Helen is the bigger challenge.  On one hand, she wants to be healthy and knows we are right about processed foods.  Then somethings clicks over and she wants Oreos and pizza.......  So, I need to find a way to make it work.  I've been trying for years and coming up with nothing.  Plus all this darn ice/snow/freezing temps are getting to me...... haven't been to the gym in a month!

So another big part of my problem is alack of schedule and order.  I have kinda given up trying to have a routine and a clean house because it has felt like fighting a losing battle.  But I know I need to put on the big girl panties and be the adult, even if everyone hates me for it.  No more hitting the snooze bar and staying in bed until the last minute (because this cheats me out of time to take care of dishes and have a clean living room).  And an amazing thing happened yesterday.  I scrubbed the kitchen and my child commented on it and put all his dishes in the dishwasher!!!!!!

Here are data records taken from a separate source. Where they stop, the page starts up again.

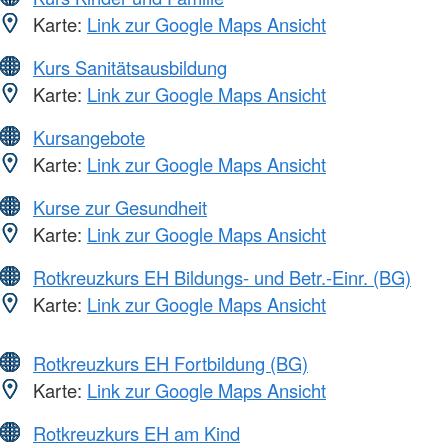
Karte:
Link zur Google Maps Ansicht
Kurs Sanitätsausbildung
Karte:
Link zur Google Maps Ansicht
Kursangebote
Karte:
Link zur Google Maps Ansicht
Kurse zur Gesundheit
Karte:
Link zur Google Maps Ansicht
Rotkreuzkurs EH Bildungs- und Betr.-Einr. (BG)
Karte:
Link zur Google Maps Ansicht
Rotkreuzkurs EH Fortbildung (BG)
Karte:
Link zur Google Maps Ansicht
Rotkreuzkurs EH am Kind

And clutter- OH MY GOD, the CLUTTER!  I know you cannot organize clutter.  You end up just moving it around, but I have not been on top of it for some time now and it has taken on a life of its own.  Recently I painted Helen's room. When we did this,I packed up everything and took it from her room.  We only put back the things she wanted to keep.  I set up a 4 cube unit next to her bed to serve as a night stand and storage for her art and camera supplies.  I purchased a rolling cart for her lotions, perfumes, etc.  I organized her jewelry and clothes- I think I need to specialize in setting up functional spaces for the unfunctional, lol.  It has been so easy to keep clean.  The only room in the house, mind you, but got to start somewhere.